## Dataset entries

────

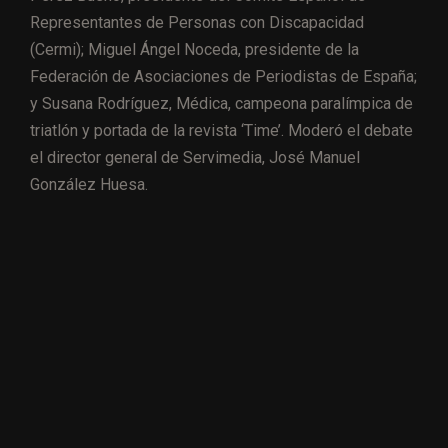
Representantes de Personas con Discapacidad
(Cermi); Miguel Ángel Noceda, presidente de la
Federación de Asociaciones de Periodistas de España;
y Susana Rodríguez, Médica, campeona paralímpica de
triatlón y portada de la revista ‘Time’. Moderó el debate
el director general de Servimedia, José Manuel
González Huesa.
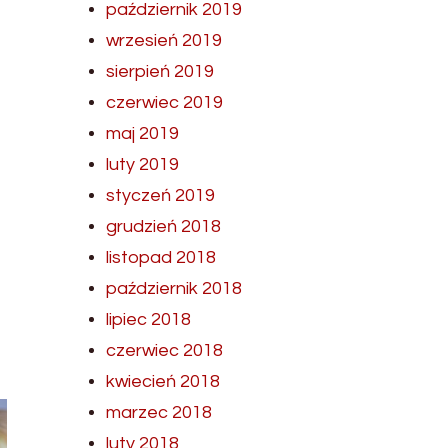
październik 2019
wrzesień 2019
sierpień 2019
czerwiec 2019
maj 2019
luty 2019
styczeń 2019
grudzień 2018
listopad 2018
październik 2018
lipiec 2018
czerwiec 2018
kwiecień 2018
marzec 2018
luty 2018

────

The reply should hold every record, unchanged, and no pictures.

Representantes de Personas con Discapacidad
(Cermi); Miguel Ángel Noceda, presidente de la
Federación de Asociaciones de Periodistas de España;
y Susana Rodríguez, Médica, campeona paralímpica de
triatlón y portada de la revista ‘Time’. Moderó el debate
el director general de Servimedia, José Manuel
González Huesa.
październik 2019
wrzesień 2019
sierpień 2019
czerwiec 2019
maj 2019
luty 2019
styczeń 2019
grudzień 2018
listopad 2018
październik 2018
lipiec 2018
czerwiec 2018
kwiecień 2018
marzec 2018
luty 2018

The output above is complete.